Nova Scotia

Elevated levels of 'silent killer' radon take Nova Scotia homeowners by surprise

Nova Scotians who participated in radon testing are urging others in the province to protect their health and check their houses for the cancer-causing radioactive gas.

Nova Scotians urged to test their homes for the invisible, cancer-causing gas

The Radiation Safety Institute of Canada provided monitors like this one to test levels of the cancer-causing gas in Nova Scotia homes. (CBC)

Nova Scotians who participated in radon testing are urging others in the province to protect their health and check their houses for the cancer-causing radioactive gas.

Conny McRiner of Timberlea was shocked to learn her home had high levels of radon: 524 becquerels, or more than double the maximum of 200 recommended by Health Canada.
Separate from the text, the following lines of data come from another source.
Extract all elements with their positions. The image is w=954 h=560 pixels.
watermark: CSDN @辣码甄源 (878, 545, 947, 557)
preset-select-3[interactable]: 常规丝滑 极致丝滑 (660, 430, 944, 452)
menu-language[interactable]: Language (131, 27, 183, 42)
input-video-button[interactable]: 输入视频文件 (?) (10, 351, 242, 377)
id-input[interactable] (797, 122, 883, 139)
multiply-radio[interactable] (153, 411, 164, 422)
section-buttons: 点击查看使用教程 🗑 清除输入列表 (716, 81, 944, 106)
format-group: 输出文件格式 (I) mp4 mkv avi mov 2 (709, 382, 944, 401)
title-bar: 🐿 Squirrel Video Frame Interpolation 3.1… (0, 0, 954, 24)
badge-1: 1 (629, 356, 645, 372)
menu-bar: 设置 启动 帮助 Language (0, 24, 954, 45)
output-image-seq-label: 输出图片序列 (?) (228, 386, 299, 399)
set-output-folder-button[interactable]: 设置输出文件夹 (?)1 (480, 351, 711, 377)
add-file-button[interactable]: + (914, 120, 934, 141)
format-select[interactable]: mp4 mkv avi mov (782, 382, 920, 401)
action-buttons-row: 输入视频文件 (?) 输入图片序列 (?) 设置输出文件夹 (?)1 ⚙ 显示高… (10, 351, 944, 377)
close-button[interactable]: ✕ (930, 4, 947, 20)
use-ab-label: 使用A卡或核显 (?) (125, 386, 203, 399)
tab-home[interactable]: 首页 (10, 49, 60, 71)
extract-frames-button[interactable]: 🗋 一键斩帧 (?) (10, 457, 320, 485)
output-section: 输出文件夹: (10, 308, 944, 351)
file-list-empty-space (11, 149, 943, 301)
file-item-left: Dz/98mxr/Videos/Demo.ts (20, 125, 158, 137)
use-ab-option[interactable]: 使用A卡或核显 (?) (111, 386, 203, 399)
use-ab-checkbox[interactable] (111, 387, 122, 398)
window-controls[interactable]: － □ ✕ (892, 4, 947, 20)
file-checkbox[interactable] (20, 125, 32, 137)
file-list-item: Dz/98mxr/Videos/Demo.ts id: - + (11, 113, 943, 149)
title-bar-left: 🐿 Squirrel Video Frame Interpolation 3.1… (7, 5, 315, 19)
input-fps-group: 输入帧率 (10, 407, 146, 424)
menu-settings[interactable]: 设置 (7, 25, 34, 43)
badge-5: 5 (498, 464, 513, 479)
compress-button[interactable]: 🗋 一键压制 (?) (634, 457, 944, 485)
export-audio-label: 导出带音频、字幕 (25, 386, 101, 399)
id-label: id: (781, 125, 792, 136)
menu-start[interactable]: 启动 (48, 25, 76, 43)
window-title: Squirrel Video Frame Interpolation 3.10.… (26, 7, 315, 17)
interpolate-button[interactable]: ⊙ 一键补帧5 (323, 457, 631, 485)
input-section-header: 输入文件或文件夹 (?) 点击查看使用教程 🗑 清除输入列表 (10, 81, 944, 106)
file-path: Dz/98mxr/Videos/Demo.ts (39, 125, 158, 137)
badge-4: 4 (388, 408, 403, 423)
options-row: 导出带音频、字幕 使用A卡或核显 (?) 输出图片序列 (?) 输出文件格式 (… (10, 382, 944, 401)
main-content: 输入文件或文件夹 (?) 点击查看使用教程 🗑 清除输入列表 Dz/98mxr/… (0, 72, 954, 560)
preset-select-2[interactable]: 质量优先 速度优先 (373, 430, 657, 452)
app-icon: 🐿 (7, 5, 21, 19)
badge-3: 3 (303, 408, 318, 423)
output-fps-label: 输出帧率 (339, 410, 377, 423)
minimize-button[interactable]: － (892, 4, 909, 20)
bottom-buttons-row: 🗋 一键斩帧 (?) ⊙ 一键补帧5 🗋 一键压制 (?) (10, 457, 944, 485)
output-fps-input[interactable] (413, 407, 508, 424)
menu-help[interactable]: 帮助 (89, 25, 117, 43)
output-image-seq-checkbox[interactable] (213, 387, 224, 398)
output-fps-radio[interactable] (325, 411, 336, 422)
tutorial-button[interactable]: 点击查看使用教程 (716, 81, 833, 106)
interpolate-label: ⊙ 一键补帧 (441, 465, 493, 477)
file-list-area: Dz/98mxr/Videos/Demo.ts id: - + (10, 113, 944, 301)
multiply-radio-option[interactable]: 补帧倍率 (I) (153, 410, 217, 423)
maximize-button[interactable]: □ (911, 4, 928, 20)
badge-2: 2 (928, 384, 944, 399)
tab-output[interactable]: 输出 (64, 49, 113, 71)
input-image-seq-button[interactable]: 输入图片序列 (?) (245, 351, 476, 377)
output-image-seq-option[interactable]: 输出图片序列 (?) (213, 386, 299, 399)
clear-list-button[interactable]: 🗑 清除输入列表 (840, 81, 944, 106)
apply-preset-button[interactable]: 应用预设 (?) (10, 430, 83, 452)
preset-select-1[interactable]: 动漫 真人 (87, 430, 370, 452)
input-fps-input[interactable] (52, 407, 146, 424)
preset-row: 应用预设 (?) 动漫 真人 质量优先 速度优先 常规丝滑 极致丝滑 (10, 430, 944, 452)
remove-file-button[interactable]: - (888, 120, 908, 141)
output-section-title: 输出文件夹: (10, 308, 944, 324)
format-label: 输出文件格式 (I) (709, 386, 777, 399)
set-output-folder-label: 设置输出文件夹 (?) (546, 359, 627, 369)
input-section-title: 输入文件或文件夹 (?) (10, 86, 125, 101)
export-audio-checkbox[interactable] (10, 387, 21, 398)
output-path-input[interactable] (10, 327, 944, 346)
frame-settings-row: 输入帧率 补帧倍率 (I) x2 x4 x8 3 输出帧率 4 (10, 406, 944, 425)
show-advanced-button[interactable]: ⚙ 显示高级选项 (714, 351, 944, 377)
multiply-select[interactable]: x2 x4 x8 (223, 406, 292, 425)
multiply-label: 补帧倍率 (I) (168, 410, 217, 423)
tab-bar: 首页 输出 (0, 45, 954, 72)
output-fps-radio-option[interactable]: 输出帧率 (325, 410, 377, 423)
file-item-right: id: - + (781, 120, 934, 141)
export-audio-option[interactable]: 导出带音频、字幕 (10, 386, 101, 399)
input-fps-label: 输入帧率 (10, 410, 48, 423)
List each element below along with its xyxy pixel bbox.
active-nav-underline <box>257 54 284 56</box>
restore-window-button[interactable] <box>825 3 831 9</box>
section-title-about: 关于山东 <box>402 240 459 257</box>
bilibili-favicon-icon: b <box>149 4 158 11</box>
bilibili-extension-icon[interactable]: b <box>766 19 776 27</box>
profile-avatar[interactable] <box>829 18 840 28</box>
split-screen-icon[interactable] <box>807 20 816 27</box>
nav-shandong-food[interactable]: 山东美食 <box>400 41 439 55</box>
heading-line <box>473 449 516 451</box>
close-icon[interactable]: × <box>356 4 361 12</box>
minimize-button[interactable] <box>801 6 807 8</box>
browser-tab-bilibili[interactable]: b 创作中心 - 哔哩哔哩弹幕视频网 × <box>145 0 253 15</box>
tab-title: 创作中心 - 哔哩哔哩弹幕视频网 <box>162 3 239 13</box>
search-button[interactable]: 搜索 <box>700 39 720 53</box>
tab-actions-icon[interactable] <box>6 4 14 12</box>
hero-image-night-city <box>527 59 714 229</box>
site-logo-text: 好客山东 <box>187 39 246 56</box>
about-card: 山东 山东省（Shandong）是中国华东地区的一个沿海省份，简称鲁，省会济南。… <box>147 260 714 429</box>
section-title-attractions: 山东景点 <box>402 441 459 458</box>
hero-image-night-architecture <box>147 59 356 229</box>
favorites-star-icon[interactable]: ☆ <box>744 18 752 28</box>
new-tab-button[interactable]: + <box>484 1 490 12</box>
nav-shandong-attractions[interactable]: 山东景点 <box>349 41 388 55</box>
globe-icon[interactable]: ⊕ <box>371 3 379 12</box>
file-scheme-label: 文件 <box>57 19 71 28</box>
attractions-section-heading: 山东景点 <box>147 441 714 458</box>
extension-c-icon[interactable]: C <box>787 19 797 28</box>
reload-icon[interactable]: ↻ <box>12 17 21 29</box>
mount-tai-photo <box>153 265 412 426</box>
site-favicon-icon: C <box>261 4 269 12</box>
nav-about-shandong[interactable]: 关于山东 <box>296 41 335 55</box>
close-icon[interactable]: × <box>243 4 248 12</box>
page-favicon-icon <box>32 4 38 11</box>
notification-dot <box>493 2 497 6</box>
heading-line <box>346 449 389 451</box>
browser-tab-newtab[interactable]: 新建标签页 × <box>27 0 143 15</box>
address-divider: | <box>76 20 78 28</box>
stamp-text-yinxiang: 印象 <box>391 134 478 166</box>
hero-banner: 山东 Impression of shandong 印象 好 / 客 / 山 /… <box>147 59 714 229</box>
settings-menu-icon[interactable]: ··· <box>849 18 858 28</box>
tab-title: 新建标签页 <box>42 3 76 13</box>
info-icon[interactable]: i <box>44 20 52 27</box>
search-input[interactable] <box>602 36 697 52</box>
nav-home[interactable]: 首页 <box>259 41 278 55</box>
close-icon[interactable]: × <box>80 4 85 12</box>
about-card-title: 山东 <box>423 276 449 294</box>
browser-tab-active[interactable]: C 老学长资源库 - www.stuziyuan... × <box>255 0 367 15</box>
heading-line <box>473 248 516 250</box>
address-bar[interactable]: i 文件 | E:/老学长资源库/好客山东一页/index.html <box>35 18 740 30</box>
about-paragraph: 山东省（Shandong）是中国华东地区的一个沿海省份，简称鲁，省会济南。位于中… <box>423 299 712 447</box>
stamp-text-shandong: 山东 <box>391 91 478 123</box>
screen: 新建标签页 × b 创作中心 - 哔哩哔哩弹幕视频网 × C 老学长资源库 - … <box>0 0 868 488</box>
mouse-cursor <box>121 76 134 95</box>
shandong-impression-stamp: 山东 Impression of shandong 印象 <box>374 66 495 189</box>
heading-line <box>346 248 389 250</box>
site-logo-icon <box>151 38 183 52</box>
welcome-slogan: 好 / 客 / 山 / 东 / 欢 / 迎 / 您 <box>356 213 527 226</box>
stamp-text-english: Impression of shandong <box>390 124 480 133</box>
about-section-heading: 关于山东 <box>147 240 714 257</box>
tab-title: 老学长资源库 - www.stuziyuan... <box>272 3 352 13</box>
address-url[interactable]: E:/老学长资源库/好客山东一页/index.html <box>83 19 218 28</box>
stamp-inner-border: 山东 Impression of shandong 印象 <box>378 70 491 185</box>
A becquerel is a unit of measurement for radioactivity.

McRiner's husband, Scott, spends his days in their basement where he has a home office.

"That's what really scared me," said Conny McRiner.

"If we weren't in the basement, if it was just where he had a workshop, I wouldn't be as concerned. But where he is down there Monday to Friday, all day working, that is a really big concern for me."

Known cause of lung cancer

Timberlea is an area of Nova Scotia identified as having high levels of the naturally occurring gas, which is created by the breakdown of radium in soil, rock and water.

Long-term exposure to the odourless, tasteless gas is known to increase the risk of lung cancer.

Conny McRiner's home tested high for radon with a reading more than twice the recommended Health Canada limit. (CBC)

McRiner and her husband bought their home less than two years ago. She said if they'd been living there for longer, she would be urging her husband to talk to his doctor.

She recommends others test for radon. As a real estate agent, McRiner said testing can make a difference when it's time to sell.

"You can say, "We had our radon checked. It was high and this is the system we have to protect you and your family when you buy our house.'"

'What would have happened over the years?'

Testing at Carly Brake's Halifax home also identified a problem.

"We have a result of 353 [becquerels], which is above the recommended 200," she said. "They're telling me I have to get remediation done within the next two years to be able to get into a safe zone."

Brake, who has a toddler, said she was surprised by the results.

"As much as you know it can happen anywhere, you still kind of don't think it's going to be you," she said.

Her basement area is used mostly for laundry and storage but she has already contacted companies to get rid of the radon.

Halifax resident Carly Brake and her family plan to stay in their home for a long time. She wonders what the health effects would have been had she not tested for radon and learned she needs to take action against it. (CBC)

"What would have happened over the years?" she said.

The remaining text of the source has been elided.